Si l’on tient compte de ces éléments, on constate que le coût salarial horaire moyen belge en 2022 est inférieur de 3,8% au coût salarial horaire moyen des pays voisins. Étant donné que les salaires belges ont pris de l’avance par rapport aux salaires des pays voisins en raison de l’indexation automatique des salaires en 2022 et 2023, on peut s’attendre à ce que notre écart par rapport aux pays voisins se creuse encore dans les années à venir, car ces derniers effectuent actuellement un mouvement de rattrapage.
Pour effectuer une comparaison équitable, il faut également tenir compte de la différence de productivité entre notre pays et les pays voisins. En effet, un travailleur belge est nettement plus productif que son homologue allemand, néerlandais ou français. Si l’on considère le coût salarial horaire par rapport à la productivité horaire, un travailleur belge est 2,8% «moins cher» que son collègue étranger, malgré un coût salarial horaire belge plus élevé.
Le syndicat chrétien veut donc rappeler qu’ill existe bel et bien une marge pour des augmentations salariales substantielles dans notre pays. « Les bénéfices historiquement élevés affichés par les entreprises en attestent. Le rapport du CCE montre que la rentabilité (nette) des entreprises belges est aujourd’hui nettement supérieure à la moyenne des trois pays voisins; seules les entreprises néerlandaises sont encore légèrement plus rentables que les entreprises belges. En Belgique, la loi très rigide sur la norme salariale maintient cependant l’évolution salariale dans un carcan artificiel. Les marges de négociation minimales – voire inexistantes – générées par cette loi rendent impossibles les négociations salariales sectorielles, qui garantissent que tous les travailleurs bénéficient de l’amélioration de la prospérité. Les employeurs appliquent alors une augmentation salariale individuelle – illégale au sens strict – pour fidéliser leurs travailleurs.

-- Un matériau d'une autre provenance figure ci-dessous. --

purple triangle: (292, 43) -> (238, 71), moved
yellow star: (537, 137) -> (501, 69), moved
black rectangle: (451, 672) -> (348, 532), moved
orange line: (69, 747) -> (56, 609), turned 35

Nous notons également que grâce au système d’indexation automatique des salaires, le pouvoir d’achat et la consommation intérieure sont restés stables. Ce qui a même permis à notre économie de croître de 1,5% l’an dernier. Par rapport aux pays voisins, cela représente une croissance plus forte de 1,3 point de pourcentage. Avec des négociations salariales équitables dans un cadre équilibré, notre économie se porterait encore mieux. »

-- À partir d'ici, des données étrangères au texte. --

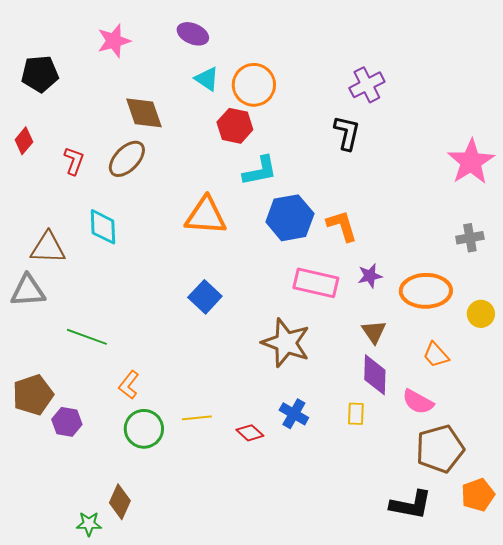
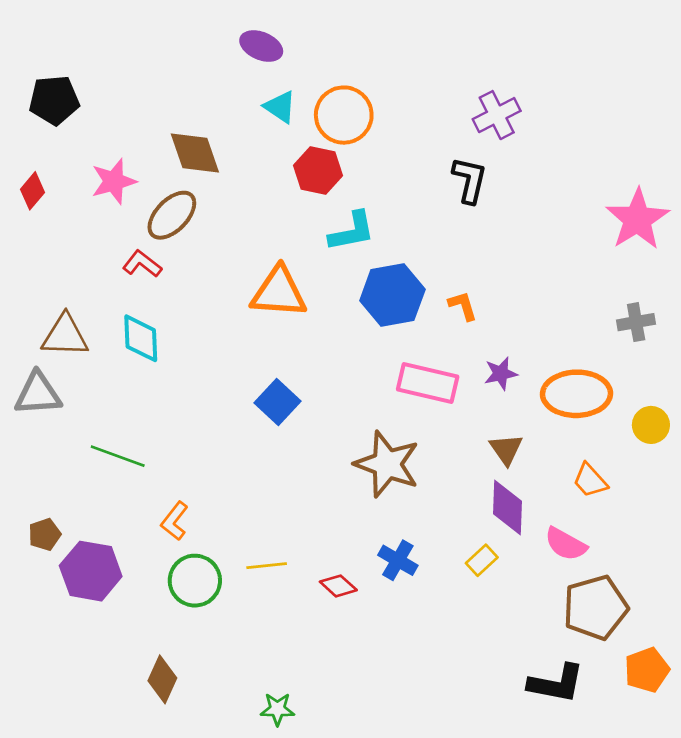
pink star: (114, 41) -> (114, 181), moved
red L-shape: (74, 161) -> (142, 264), moved, turned -72
orange L-shape: (342, 226) -> (463, 306), size x0.7
cyan diamond: (103, 227) -> (141, 338), moved
brown pentagon: (33, 395) -> (45, 535), size x0.6
yellow rectangle: (356, 414) -> (482, 560), turned 45
purple hexagon: (67, 422) -> (91, 571), size x1.5
green star: (89, 524) -> (277, 709), moved

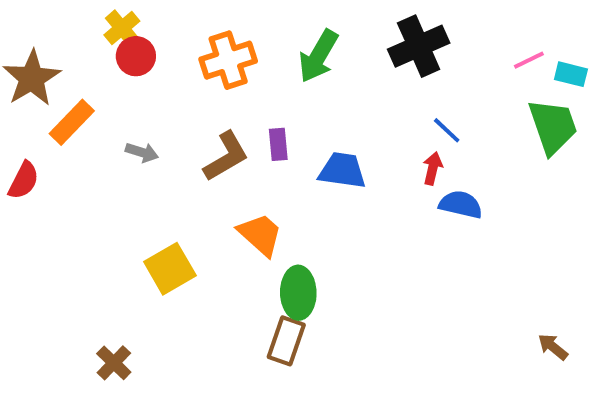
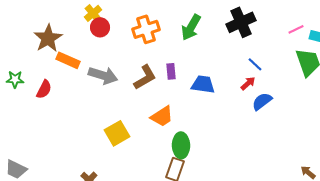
orange rectangle: (72, 122) -> (68, 60), turned 70
gray arrow: (142, 152) -> (103, 75), size x1.8
red arrow: (433, 168) -> (248, 83), turned 35
blue semicircle: (461, 204) -> (262, 101), turned -50
orange trapezoid: (260, 235) -> (162, 116), turned 105

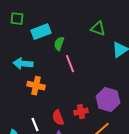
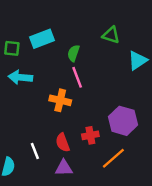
green square: (17, 19) -> (12, 48), moved
green semicircle: (59, 44) -> (73, 53), moved
orange cross: (36, 86) -> (60, 100), moved

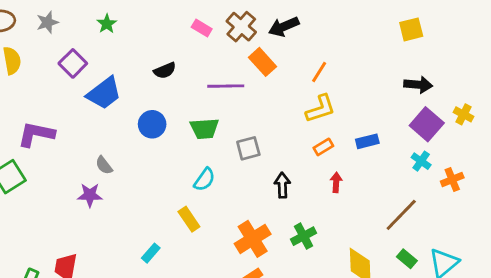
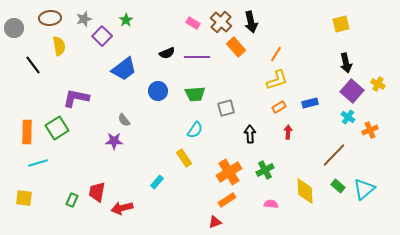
black arrow: (284, 27) -> (251, 22), turned -80
purple square: (73, 63) -> (102, 36), moved
black arrow: (418, 85) -> (346, 63), turned 72
purple line: (226, 86) -> (197, 57), moved

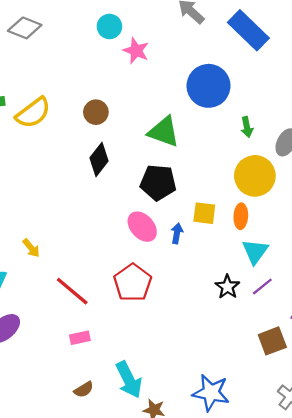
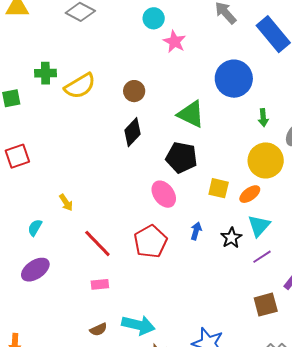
orange ellipse: (241, 216) -> (250, 194), turned 45
blue arrow: (177, 233) -> (196, 231), moved
black star: (227, 287) -> (231, 238), moved
cyan arrow: (129, 380) -> (138, 325), turned -56

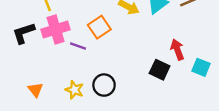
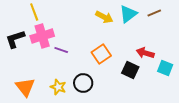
orange square: (99, 27) -> (101, 54), moved
red arrow: (177, 50) -> (145, 53), turned -54
orange triangle: (35, 90) -> (25, 87), size x1.5

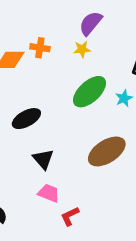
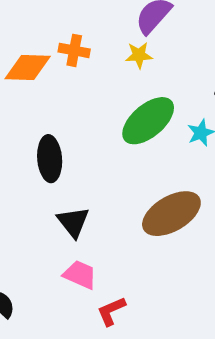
black ellipse: (26, 119) -> (50, 159), turned -68

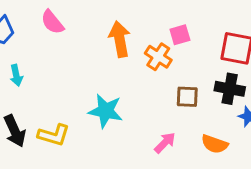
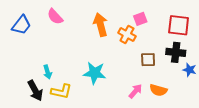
cyan arrow: (16, 75) -> (47, 72), moved
orange semicircle: (215, 144) -> (158, 90), moved

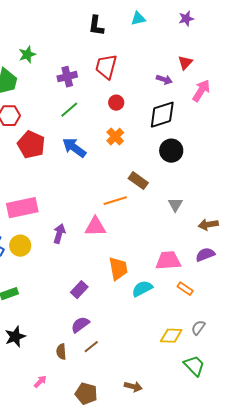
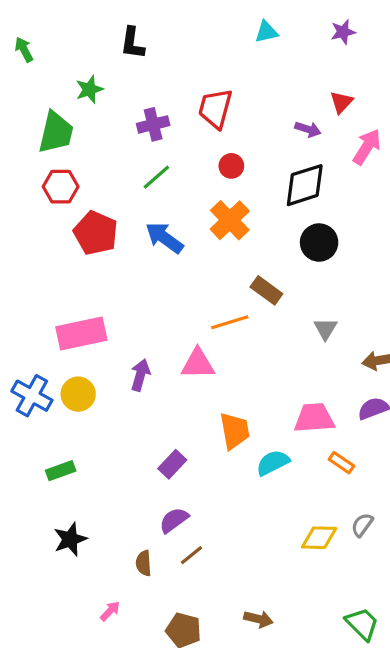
black L-shape: (96, 26) -> (132, 43), moved
orange cross: (115, 137) -> (230, 220), size x1.4
green trapezoid: (194, 366) -> (362, 624), moved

La FGTB a elle aussi réagi d’emblée en rappelant qu’il faut en finir avec les rapports catastrophistes sur notre « coût salarial ». La loi de 96 (loi sur la norme salariale) se révèle une fois de plus dépassée. Il est urgent de la démanteler pour que les syndicats retrouvent la liberté de négocier de vraies augmentations de salaires.
Le syndicat socialiste affirme qu’il existe une marge pour des augmentations salariales dans un avenir proche. En effet, le handicap des coûts salariaux calculé selon la loi ne tient pas compte des subsides salariaux ni des réductions de cotisations. Si l’on tient compte de ces éléments, les coûts salariaux belges semblent avoir augmenté de près de 4 % plus lentement depuis 1996 que dans les pays voisins.Pour le prochain gouvernement, une réforme de la loi de 1996 devrait être une priorité absolue, car le calcul du handicap salarial n’est pas un indicateur fiable de notre compétitivité. Le gouvernement belge a été réprimandé par l’Organisation internationale du travail (OIT) à cause de cette loi.